Disgraced entertainer Rolf Harris, who became one of the UK’s biggest TV stars but was later jailed for using his fame to groom and assault young women, has died after a long illness, aged 93.
His death was confirmed by a registrar at the town hall in Maidenhead, where he lived.
Harris was jailed for sexual assaults on young girls, one a childhood friend of his daughter, another an autograph hunter.
He denied all the accusations but was convicted after a high-profile trial of a dozen historical indecent assaults against four girls and four charges of producing indecent child images. It wrecked his career and ruined his reputation.
Sentencing him in 2014 to five years and nine months in prison, the judge said Harris had taken advantage of his celebrity status and shown no remorse.
Harris arrived in Britain aged 22 from his native Australia in 1953 and became a national treasure who had several of his own TV series, and appeared as a guest on many others from the 1960s onwards.
He had a string of hits with songs such as Jake the Peg, Two Little Boys, and Tie Me Kangaroo Down, Sport. He also appeared several times at Glastonbury Festival.
He was awarded many honours, including an MBE, OBE and CBE, a BAFTA fellowship and honorary university doctorates, all of which were revoked after his conviction.
Queen Elizabeth II sat for him for an 80th birthday portrait which was hung in Buckingham Palace.
Read more: Rolf Harris’s greatest fear was not being loved – his depraved crimes ensure he won’t be
‘He had a darker side to him’
Leading publicist Mark Borkowski said: “When the accusations sank in you began to feel cheated, that all those emotions you’ve had for an icon were false.
“He had a darker side to him that overshadowed all the fun and games he had broadcast for decades.
“People will remember him as an entertainer, unique, [who] lived in the heart of the nation and was good at reinventing himself – but he will be remembered for his crimes.”
Harris, married with a daughter, was among a dozen celebrities arrested during Operation Yewtree, one of a series of police investigations into historical sex abuse allegations against high-profile figures – including BBC presenter Jimmy Savile, a prolific sex offender exposed only after his death.
At the start of his trial, the prosecutor described Harris as “a Jekyll and Hyde” character with a hidden dark side to his personality.
A childhood friend of his daughter Bindi was his main victim, telling the jury he had groomed and indecently assaulted her repeatedly between the ages of 13 and 19, once when his daughter was asleep in the same room.
She called the police about Harris after the wide publicity surrounding Savile’s exposure, though there was no connection between the two men’s crimes.
Harris said he’d had a relationship with the woman but claimed it began after she turned 18. He later wrote to her father insisting nothing illegal had happened.
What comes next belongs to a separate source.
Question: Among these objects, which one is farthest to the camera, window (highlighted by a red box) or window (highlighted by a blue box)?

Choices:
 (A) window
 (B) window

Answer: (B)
‘Parents believed their children were safe’
Mike Hames, former head of the Metropolitan Police’s paedophile squad, said: “Children loved him and parents were willing to leave their children with him because they believed they were safe.
“That’s the perfect way to operate from the point of view of a child abuser because they are able to get the child by themselves and because the child is in awe and most unlikely to say anything.”
Australian Tonya Lee, who waived her right to anonymity, said Harris abused her three times on one day when she was 15 and on a theatre group trip to the UK.
She later said she contemplated taking her own life because of the abuse.
Other victims told the court that he touched or groped them, sometimes at public events or charity performances.
Jurors were also told of indecent assaults on women in Australia, New Zealand, and Malta – although Harris wasn’t charged with overseas crimes.
Peter Watt, of the National Society for the Prevention of Cruelty to Children (NSPCC), said the charity had helped police build the case against Harris after 28 calls to its helpline, including 13 women who said he had abused them.
Mr Watt said after Harris’s conviction: “His reckless and brazen sexual offending, sometimes in public places, bizarrely within sight of people he knew, speaks volumes about just how untouchable he thought he was.”
Wife stood by him in final years
In 2015, Harris was stripped of his CBE and of honours in his native Australia.
In 2017, while he was still in jail, he was put on trial a second time, over four allegations of indecent assault on three teenage girls. He denied the charges and was found not guilty after the jury failed to agree verdicts.
In a statement read out by his lawyer, Harris said: “I feel no sense of victory, only relief. I’m 87 years old, my wife is in ill health and we simply want to spend our remaining time together in peace.”
Harris was freed from jail halfway through his second trial after serving three years. One of his convictions was overturned on appeal.
He spent the rest of his days living reclusively with his sculptor wife Alwen, who had stood by him, at the couple’s Thames riverside home in Berkshire.